Top of Exercise material
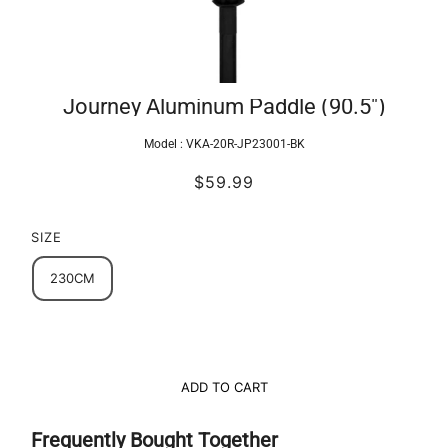
Journey Aluminum Paddle (90.5")
Model :
VKA-20R-JP23001-BK
$59.99
SIZE
230CM
ADD TO CART
Frequently Bought Together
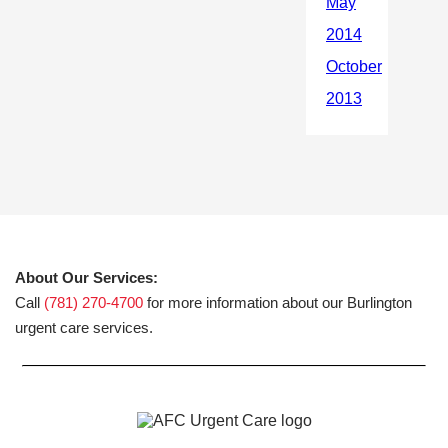
About Our Services:
Call
(781) 270-4700
for more information about our Burlington
urgent care services.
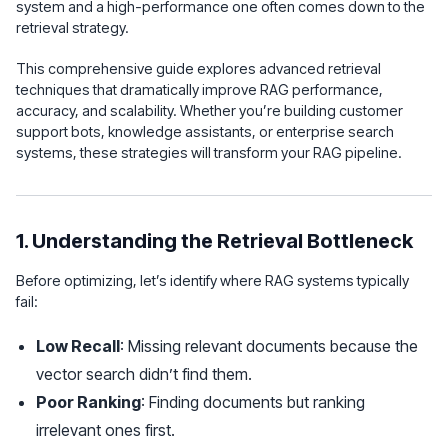
system and a high-performance one often comes down to the
retrieval strategy.
This comprehensive guide explores advanced retrieval
techniques that dramatically improve RAG performance,
accuracy, and scalability. Whether you’re building customer
support bots, knowledge assistants, or enterprise search
systems, these strategies will transform your RAG pipeline.
1. Understanding the Retrieval Bottleneck
Before optimizing, let’s identify where RAG systems typically
fail:
Low Recall
: Missing relevant documents because the
vector search didn’t find them.
Poor Ranking
: Finding documents but ranking
irrelevant ones first.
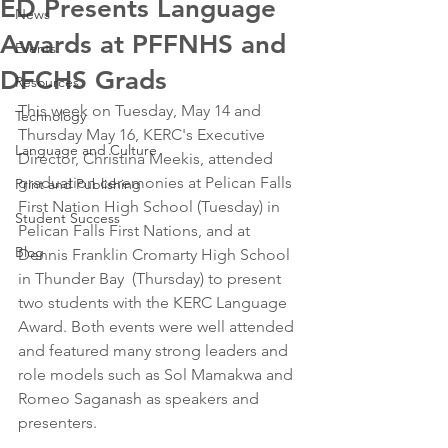
ED Presents Language
News
Awards at PFFNHS and
Events
DFCHS Grads
Resources
This week on Tuesday, May 14 and 
Technology
Thursday May 16, KERC's Executive 
Language and Culture
Director, Christina Meekis, attended 
graduation ceremonies at Pelican Falls 
Print and Publishing
First Nation High School (Tuesday) in 
Student Success
Pelican Falls First Nations, and at 
Blog
Dennis Franklin Cromarty High School 
in Thunder Bay  (Thursday) to present 
two students with the KERC Language 
Award. Both events were well attended 
and featured many strong leaders and 
role models such as Sol Mamakwa and 
Romeo Saganash as speakers and 
presenters. 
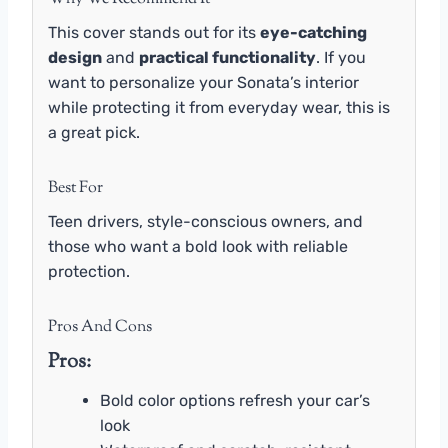
This cover stands out for its
eye-catching
design
and
practical functionality
. If you
want to personalize your Sonata’s interior
while protecting it from everyday wear, this is
a great pick.
Best For
Teen drivers, style-conscious owners, and
those who want a bold look with reliable
protection.
Pros And Cons
Pros:
Bold color options refresh your car’s
look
Bottom of Exercise material
Assigned task: Wherever the word "performance" occurs in the data, copy that whole line.

Written answer:
system and a high-performance one often comes down to the
techniques that dramatically improve RAG performance,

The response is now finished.